Dexter Cambridge

Personal information
- Born: January 29, 1970 (age 56) Eleuthera, The Bahamas
- Listed height: 6 ft 7 in (2.01 m)
- Listed weight: 224 lb (102 kg)

Career information
- High school: A.F. Adderly (Nassau, The Bahamas)
- College: Lon Morris (1988–1990); Texas (1990–1992);
- NBA draft: 1992: undrafted
- Playing career: 1992–2001
- Position: Small forward
- Number: 30

Career history
- 1992–1993: Dallas Mavericks
- 1993–1996: Petrarca Padova
- 1996: Gigantes de Carolina
- 1996–1997: Dinamica Gorizia
- 1997: Gigantes de Carolina
- 1997–1998: Dinamica Gorizia
- 1998–1999: Fabriano Basket
- 1999–2000: Regatas San Nicolás
- 2000–2001: Obras Sanitarias
- 2001: Panteras de Miranda

Career highlights
- First-team All-SWC (1992);
- Stats at NBA.com
- Stats at Basketball Reference

= Dexter Cambridge =

Bahamian professional basketball player

Dexter Ryan Cambridge (born January 29, 1970) is a Bahamian former professional basketball player. A 6 ft 7 in and 224 lb small forward, he had a brief career in the National Basketball Association (NBA) in early 1993 when he played for the Dallas Mavericks.
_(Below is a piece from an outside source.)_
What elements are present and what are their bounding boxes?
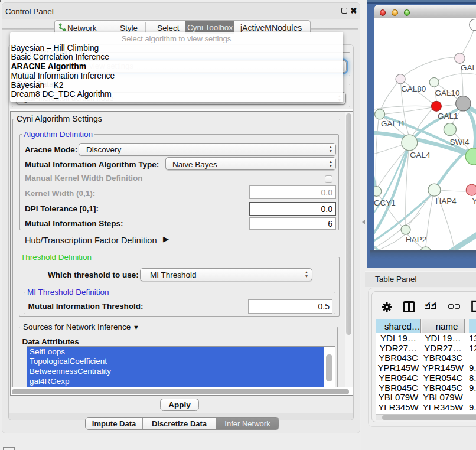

Cambridge attended American institutions Lon Morris Junior College (in Jacksonville, Texas) and the University of Texas at Austin.

== NCAA suspension ==
In November 1991, he was suspended for two months from playing with the Texas Longhorns by the NCAA for having accepted $7,000 from a fan when he graduated from Lon Morris Junior College in 1990 which affected his amateur status. It was alleged the money was a reward for his being named a junior college All-American. His two-month suspension ended in January 1992 when he mailed a $4,600 check to a booster at the junior college, regaining his eligibility status.